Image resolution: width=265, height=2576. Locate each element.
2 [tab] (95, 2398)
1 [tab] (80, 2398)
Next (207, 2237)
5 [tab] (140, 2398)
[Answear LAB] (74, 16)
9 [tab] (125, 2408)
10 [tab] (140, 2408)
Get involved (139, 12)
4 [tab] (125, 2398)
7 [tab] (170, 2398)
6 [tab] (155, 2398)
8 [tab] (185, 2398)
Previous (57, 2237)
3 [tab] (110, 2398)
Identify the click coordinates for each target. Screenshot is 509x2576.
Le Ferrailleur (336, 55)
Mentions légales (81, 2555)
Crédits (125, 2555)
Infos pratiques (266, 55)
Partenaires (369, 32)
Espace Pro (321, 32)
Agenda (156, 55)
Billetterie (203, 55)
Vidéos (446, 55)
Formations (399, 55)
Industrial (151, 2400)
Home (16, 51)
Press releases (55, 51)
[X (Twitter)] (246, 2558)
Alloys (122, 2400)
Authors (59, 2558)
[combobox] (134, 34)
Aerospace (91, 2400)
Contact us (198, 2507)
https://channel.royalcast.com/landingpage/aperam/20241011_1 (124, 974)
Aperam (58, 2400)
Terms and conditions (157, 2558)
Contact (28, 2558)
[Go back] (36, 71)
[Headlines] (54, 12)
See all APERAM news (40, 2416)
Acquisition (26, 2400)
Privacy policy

Task directions
The answer must be an exact copy of every record above.

Written solution
Image resolution: width=265, height=2576. Locate each element.
2 [tab] (95, 2398)
1 [tab] (80, 2398)
Next (207, 2237)
5 [tab] (140, 2398)
[Answear LAB] (74, 16)
9 [tab] (125, 2408)
10 [tab] (140, 2408)
Get involved (139, 12)
4 [tab] (125, 2398)
7 [tab] (170, 2398)
6 [tab] (155, 2398)
8 [tab] (185, 2398)
Previous (57, 2237)
3 [tab] (110, 2398)
Identify the click coordinates for each target. Screenshot is 509x2576.
Le Ferrailleur (336, 55)
Mentions légales (81, 2555)
Crédits (125, 2555)
Infos pratiques (266, 55)
Partenaires (369, 32)
Espace Pro (321, 32)
Agenda (156, 55)
Billetterie (203, 55)
Vidéos (446, 55)
Formations (399, 55)
Industrial (151, 2400)
Home (16, 51)
Press releases (55, 51)
[X (Twitter)] (246, 2558)
Alloys (122, 2400)
Authors (59, 2558)
[combobox] (134, 34)
Aerospace (91, 2400)
Contact us (198, 2507)
https://channel.royalcast.com/landingpage/aperam/20241011_1 (124, 974)
Aperam (58, 2400)
Terms and conditions (157, 2558)
Contact (28, 2558)
[Go back] (36, 71)
[Headlines] (54, 12)
See all APERAM news (40, 2416)
Acquisition (26, 2400)
Privacy policy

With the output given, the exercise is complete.